Let us assume initial velocity as u1 and velocity after penetrating 1cm as v1.

Given, v1= u1- (u1/3) = (2u1/3)-------------------->(1)

Now, applying the formula

v²-u²=2as  ----------------------------------------->(2)                                        

where v= final velocity

          u= initial velocity

          a= acceleration

          s= displacement

in equation (1),

v1²-u1²= (-2a)*1   (∵ we are supposed to get the answer in cm it is not               necessary to convert.)

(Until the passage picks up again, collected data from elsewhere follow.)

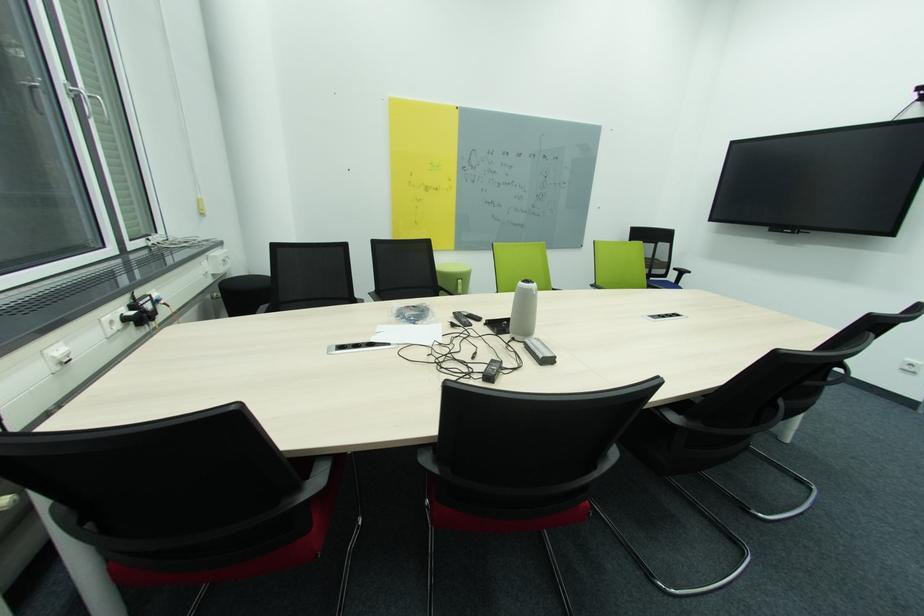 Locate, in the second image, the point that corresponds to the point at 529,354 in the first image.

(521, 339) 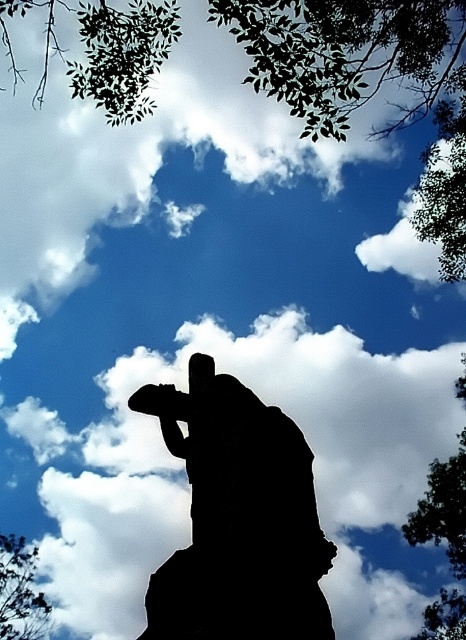 Question: Can you confirm if black silhouette skateboarder at center is wider than green leafy tree at upper left?

Choices:
 (A) no
 (B) yes

Answer: (B)

Question: Which object appears farthest from the camera in this image?

Choices:
 (A) black silhouette skateboarder at center
 (B) green leafy tree at upper left

Answer: (B)

Question: Considering the relative positions of black silhouette skateboarder at center and green leafy tree at upper left in the image provided, where is black silhouette skateboarder at center located with respect to green leafy tree at upper left?

Choices:
 (A) left
 (B) right

Answer: (B)

Question: Which of the following is the closest to the observer?

Choices:
 (A) (199, 611)
 (B) (39, 608)

Answer: (A)

Question: Does black silhouette skateboarder at center lie behind green leafy tree at upper left?

Choices:
 (A) no
 (B) yes

Answer: (A)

                        (a is taken negative as it is de-acceleration in this case)

⇒ (4u1²/9) - u1² = -2a

⇒ -5u1²/9  = -2a

⇒  5u1²/9 = 2a

⇒  u1²/2a = 9/5---------------------------------------------------------->(3)

We are asked to find the displacement when final velocity v=0 or bullet comes to rest. So here initial velocity for this time period will be u= 2u1/3.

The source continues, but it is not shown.